GOMA, Congo: Sarah Bagheni had a headache, fever, and itchy and unusual skin lesions for days, but she had no inkling that her symptoms might have been caused by mpox and that she might be another case in a growing global health emergency.
She also has no idea where to go to get medical help.
She and her husband live in the Bulengo displacement camp in eastern Congo, a region that is effectively ground zero for a series of mpox outbreaks in Africa.
This year’s alarming rise in cases, including a new form of the virus identified by scientists in eastern Congo, led the World Health Organization to declare it a global health emergency on Wednesday. It said the new variant could spread beyond the five African countries where it had already been detected — a timely warning that came a day before Sweden reported its first case of the new strain.
In the vast central African nation of Congo, which has had more than 96 percent of the world’s roughly 17,000 recorded cases of mpox this year — and some 500 deaths from the disease — many of the most vulnerable seem unaware of its existence or the threat that it poses.
“We know nothing about this,” Bagheni’s husband, Habumuremyiza Hire, said Thursday about mpox. “I watch her condition helplessly because I don’t know what to do. We continue to share the same room.”
Millions are thought to be out of reach of medical help or advice in the conflict-torn east, where dozens of rebel groups have been fighting Congolese army forces for years over mineral-rich areas, causing a huge displacement crisis. Hundreds of thousands of people like Bagheni and her husband have been forced into overcrowded refugee camps around Goma, while more have taken refuge in the city.
Conditions in the camps are dire and medical facilities are almost nonexistent.
Mahoro Faustin, who runs the Bulengo camp, said that about three months ago, administrators first started noticing people in the camp exhibiting fever, body aches and chills — symptoms that could signal malaria, measles or mpox.

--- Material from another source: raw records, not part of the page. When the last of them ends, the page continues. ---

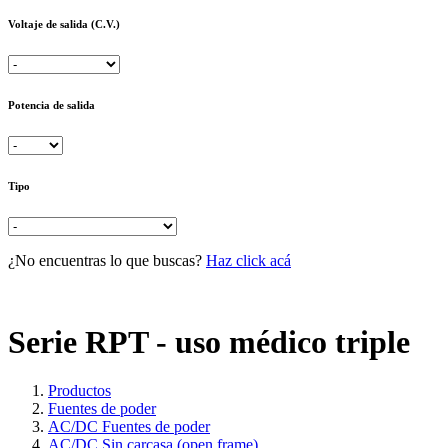
Voltaje de salida (C.V.)
Potencia de salida
Tipo
¿No encuentras lo que buscas?
Haz click acá
Serie RPT - uso médico triple
Productos
Fuentes de poder
AC/DC Fuentes de poder
AC/DC Sin carcasa (open frame)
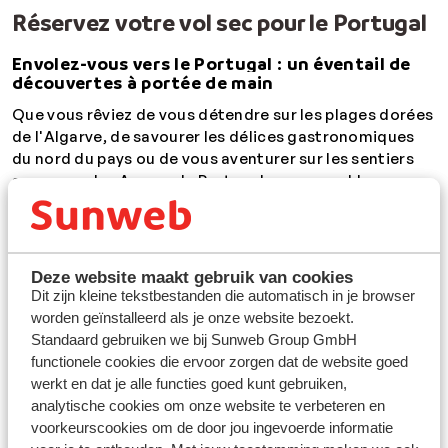
Réservez votre vol sec pour le Portugal
Envolez-vous vers le Portugal : un éventail de
découvertes à portée de main
Que vous rêviez de vous détendre sur les plages dorées
de l'Algarve, de savourer les délices gastronomiques
du nord du pays ou de vous aventurer sur les sentiers
sauvages des Açores, le Portugal saura combler vos
envies. Un simple billet d'avion pour
Faro
ou une autre
destination vous ouvre les portes d'un univers
ensoleillé et vibrant, parfait pour des vacances en
famille, entre amis ou
en amoureux
. Avec une durée de
Deze website maakt gebruik van cookies
vol maximale de quatre heures, vous rejoignez votre
Dit zijn kleine tekstbestanden die automatisch in je browser
destination en moins d'une demi-journée. Un atout
worden geïnstalleerd als je onze website bezoekt.
considérable pour voyager avec des enfants ou pour
Standaard gebruiken we bij Sunweb Group GmbH
profiter d'une escapade le temps d’un week-end.
functionele cookies die ervoor zorgen dat de website goed
Laissez-vous transporter par la magie du Portugal et
werkt en dat je alle functies goed kunt gebruiken,
explorez ses trésors cachés, ses villages pittoresques
analytische cookies om onze website te verbeteren en
et ses métropoles animées. Envie d'une escapade
voorkeurscookies om de door jou ingevoerde informatie
spontanée ? Découvrez tous
nos vols last minute
.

There is no way of knowing how many mpox cases there might be in Bulengo because of a lack of testing, he said. There haven’t been any recent health campaigns to educate the tens of thousands of people in the camp about mpox, and Faustin said he’s worried about how many people might be undiagnosed.
“Just look at the overcrowding here,” he said, pointing to a sea of ramshackle tents. “If nothing is done, we will all be infected here, or maybe we are already all infected.”

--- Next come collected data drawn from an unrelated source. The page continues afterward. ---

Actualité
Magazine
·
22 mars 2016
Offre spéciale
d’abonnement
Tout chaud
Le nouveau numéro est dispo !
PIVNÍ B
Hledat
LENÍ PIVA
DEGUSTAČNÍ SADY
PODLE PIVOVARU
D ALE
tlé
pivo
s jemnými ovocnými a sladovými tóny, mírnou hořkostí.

Around 70 percent of the new mpox cases in the Goma area in the last two months that were registered at a treatment center run by Medair were from displacement camps, said Dr. Pierre Olivier Ngadjole, the international aid group’s health adviser in Congo. The youngest of those cases was a month-old baby and the oldest a 90-year-old, he said.
In severe cases of mpox, people can develop lesions on the face, hands, arms, chest and genitals. While the disease originated in animals, the virus has in recent years been spreading between people via close physical contact, including sex.
Bagheni’s best hope of getting a diagnosis for her lesions is a government hospital that’s a two-hour drive away. That’s likely out of the question, given that she already struggles with mobility having previously had both her legs amputated.
Seven million people are internally displaced in Congo, with more than 5.5 million of them in the country’s east, according the UN refugee agency. Congo has the largest displacement camp population in Africa, and one of the largest in the world.
The humanitarian crisis in eastern Congo has almost every possible complication when it comes to stopping an mpox outbreak, said Dr. Chris Beyrer, director of Duke University’s Global Health Institute.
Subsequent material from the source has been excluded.